Fig 3.

Inhibitory effects of imatinib (Imt) in AXT and K562 cells. (a) Cell proliferation assay with AXT cells incubated for 2 days in the absence (left) or presence (right) of FBS and with or without platelet-derived growth factor-BB (PDGF-BB) or imatinib. Data are expressed relative to the control value. (b) Cell proliferation assay with K562 cells incubated in the presence of FBS and the indicated concentrations of imatinib.

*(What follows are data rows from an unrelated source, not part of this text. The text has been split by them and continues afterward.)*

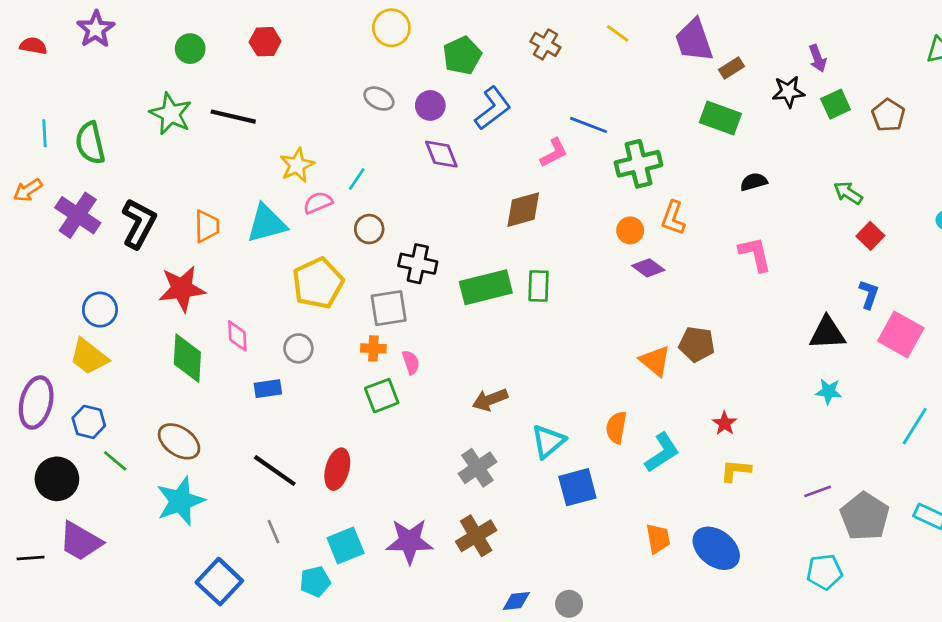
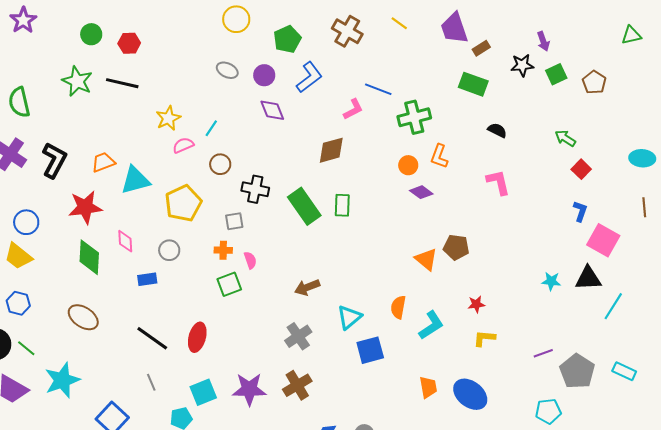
red hexagon: (265, 42) -> (129, 43), moved
brown cross: (545, 44) -> (347, 31), size x1.4
black semicircle: (754, 182) -> (497, 130), turned 42
cyan triangle: (266, 223) -> (135, 180), moved
orange trapezoid: (207, 226) -> (103, 162), turned -110
green rectangle: (486, 287) -> (304, 206), turned 69
gray square: (389, 308) -> (234, 221), size x0.7
black triangle: (827, 333) -> (588, 278), moved
red star: (725, 423) -> (476, 304), turned 30
green line: (115, 461) -> (26, 348), moved
cyan star: (180, 501) -> (62, 380), moved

Data are expressed relative to the value for time 0. (c) Phosphorylation of PDGF receptor β (PDGFRβ) was evaluated by immunoprecipitation (IP) and immunoblot analysis. AXT cells were cultured without serum for 2 h in the absence or presence of imatinib. Then the medium was replaced with those containing PDGF-BB, imatinib, and/or FBS as indicated. Cells were cultured for 15 min prior to lysate collection. (d) Immunoblot analysis of whole cell lysates from AXT cells as in (c). (e) Immunoblot analysis of the indicated molecules in AXT and K562 cells deprived of serum for 2 h in the absence or presence of imatinib and then stimulated with FBS for 15 min (in the continued absence or presence of imatinib). The arrowhead shows the total form of protein kinase B (Akt). $P < 0.05; $$P < 0.005. GSK3β, glycogen synthase kinase 3β.